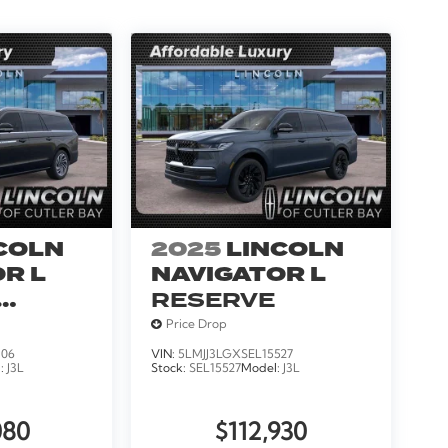
COLN
2025
LINCOLN
R L
NAVIGATOR L
RESERVE
Price Drop
306
VIN:
5LMJJ3LGXSEL15527
l:
J3L
Stock:
SEL15527
Model:
J3L
080
$112,930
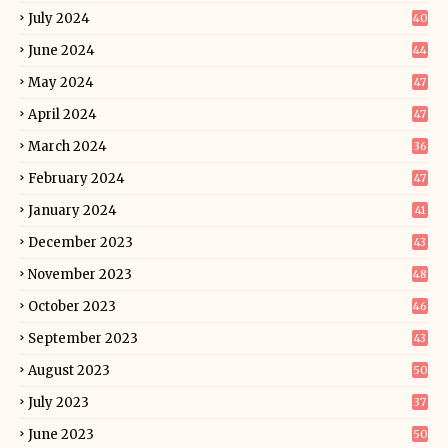
July 2024
40
June 2024
44
May 2024
47
April 2024
47
March 2024
36
February 2024
47
January 2024
41
December 2023
43
November 2023
48
October 2023
46
September 2023
43
August 2023
50
July 2023
37
June 2023
50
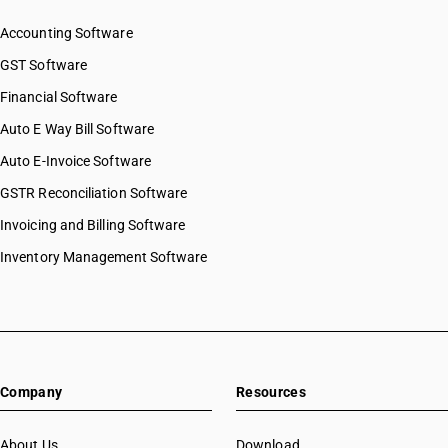
Accounting Software
GST Software
Financial Software
Auto E Way Bill Software
Auto E-Invoice Software
GSTR Reconciliation Software
Invoicing and Billing Software
Inventory Management Software
Company
Resources
About Us
Download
--------------------------------
> Task instructions: Would you write out exactly the lines above, starting at the line containing "October 2023" and stopping after the line containing "Invoicing and Billing Software"? Omit the pictures.

> Answer box:
October 2023
46
September 2023
43
August 2023
50
July 2023
37
June 2023
50
Accounting Software
GST Software
Financial Software
Auto E Way Bill Software
Auto E-Invoice Software
GSTR Reconciliation Software
Invoicing and Billing Software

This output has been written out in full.